With the relatively small group of elite American players in each recruiting class usually taken by the aforementioned top-ranked teams, UNLV’s perennial top-50 program is made up entirely of international players, including ones from Bulgaria, Hungary, El Salvador and Spain.

“It’s hard for people to understand why we get so many international kids,” said Cory, a California native who played tennis for Oregon. “The funny thing is people think I live in Europe in the summer, but I’ve never been to Europe.”

LAS VEGAS LOCALS RETURN — A pair of former Las Vegas prep tennis standouts — USC sophomore Gabby Smith and Stanford freshman Kimberly Yee — will compete in the Freeman Memorial.

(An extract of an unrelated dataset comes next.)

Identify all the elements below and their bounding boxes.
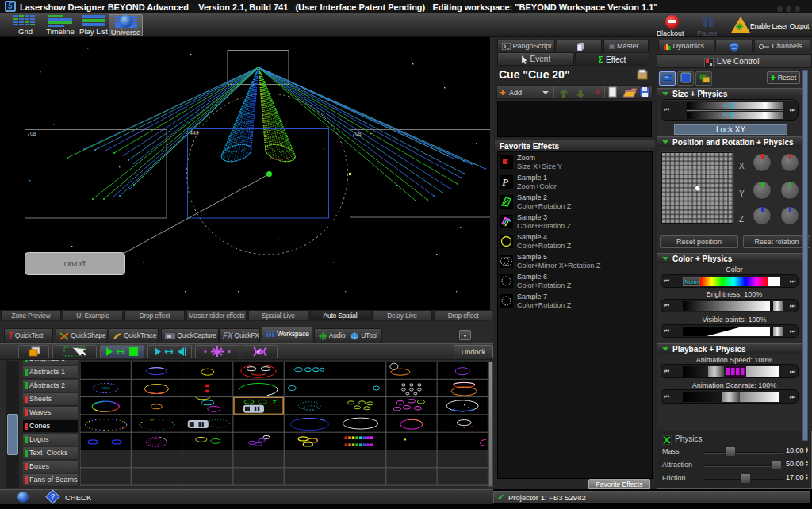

Smith, who won the 4A state title as a freshman at Coronado High School and earned All-American honors as a senior, is ranked fourth in the country in doubles with her senior partner Giuliana Olmos.

Yee, who attended Odyssey Charter High in Las Vegas, was the nation’s No. 1 player in juniors and was recruited by UNLV before opting for Stanford.

“We would’ve loved to have her on our team, but how do you pass up Stanford?” Cory said.

LADY REBELS HIT ROAD — The UNLV women’s basketball team (8-6, 1-2 Mountain West) will try to even its league mark Wednesday night at New Mexico (8-6, 1-2) before taking on winless Air Force (0-14, 0-3) on Saturday in Colorado Springs, Colo.

The Lady Rebels snapped a four-game losing streak in emphatic fashion Saturday, whipping Wyoming 66-37 in their best defensive effort in more than four years before a Cox Pavilion record announced crowd of 1,703.

Nikki Wheatley had 19 points and 10 rebounds for UNLV, Brooke Johnson scored 17 points and Dakota Gonzalez added 13 points and eight rebounds. The three sophomore guards average a combined 38.1 points and 15.5 rebounds per game.